Lorian galoppierte davon, um den Befehl weiterzugeben. Konowa sah ihm nach und überlegte rasch. Sie mussten fast dreihundert Meter zurücklegen, um die Festung zu erreichen. Normalerweise war das ein Marsch von etwa drei Minuten.

Konowa stellte sich mit den Fußballen in die Steigbügel. »Die Kanonen feuern auf meinen Befehl … Feuer!«

Ein Blitz erhellte die Nacht, als Funken aus den Mündungen der beiden Fünfpfünder sprühten und zweihundert Musketenkugeln über die Uferböschung verteilten. Die riesigen Bara Jogg wurden zerfetzt; ihre Schuppen hatten der Wucht der Kartätschen nichts entgegenzusetzen. Die anderen Bara Jogg, die dabei waren, aus dem Wasser zu kriechen, machten sich über die Reste ihrer Artgenossen her. Konowa war davon überzeugt, dass niemand trödeln würde, nachdem er das gesehen hatte.

Die Kanoniere drehten ihre Kanonen bereits herum, um auf die Bäume zu zielen, die dem Regiment am nächsten waren. Feuchte Schwämme löschten zischend die restlichen Funken in dem Rohr, bevor die nächste Pulverladung hineingerammt wurde. Das hörte sich in der kühlen Nachtluft überraschend laut an, ebenso wie das Geheul der Rakkes, von denen sich einige taumelnd in Marsch setzen.

»Die Kanonen feuern auf meinen Befehl … Feuer!«

Die Kanoniere hielten mit einem Metallstock die brennende Lunte an das Pulverloch am Ende der Kanonen. Die Flammen entzündeten die Ladung. Die Wucht der Explosion war so groß, dass die Kanonen auf ihren Rädern zurückrollten. Jede feuerte eine Kanonenkugel in die Bäume.

Die Wucht des Aufpralls riss verschiedene Bäume aus dem Boden und jagte stählerne Splitter in die Rakkes, die in der Nähe waren. Diese Splitter töteten sie ebenso wirkungsvoll wie eine Musketenkugel, und die Wirkung reichte, um die anderen einen Augenblick zurückzutreiben. Genau darauf hatte Konowa gewartet.

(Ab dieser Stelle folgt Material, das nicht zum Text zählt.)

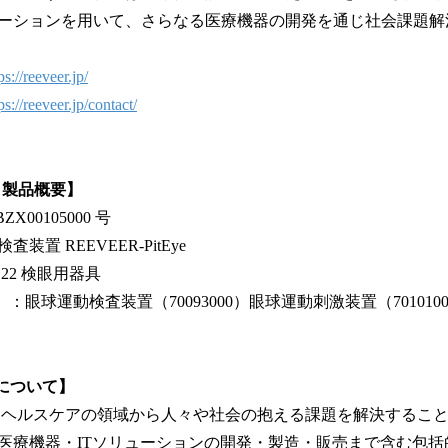
ーションを用いて、さらなる医療機器の開発を通じ社会課題解
ps://reeveer.jp/
ps://reeveer.jp/contact/
ye 製品概要】
X00105000 号
置 REEVEER-PitEye
2 検眼用器具
：眼球運動検査装置（70093000）眼球運動刺激装置（7010100
edについて】
& ヘルスケアの領域から人々や社会の抱える課題を解決するこ
医療機器・ITソリューションの開発・製造・販売まで含む包括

»Auf meinen Befehl bildet das Regiment ein Karree und bereitet sich auf den Marsch vor. Regiment … Karree bilden!«

Auf einem Exerzierplatz bei Tageslicht konnte ein gut ausgebildetes Regiment dieses Manöver spielend leicht durchführen. Aber dies hier war kein Exerzierplatz, es war Nacht, und zudem hatten die Stählernen Elfen fast keine Zeit gehabt zu exerzieren. Zu allem Überfluss brüllten um sie herum Kreaturen, die Albträumen entsprungen zu sein schienen.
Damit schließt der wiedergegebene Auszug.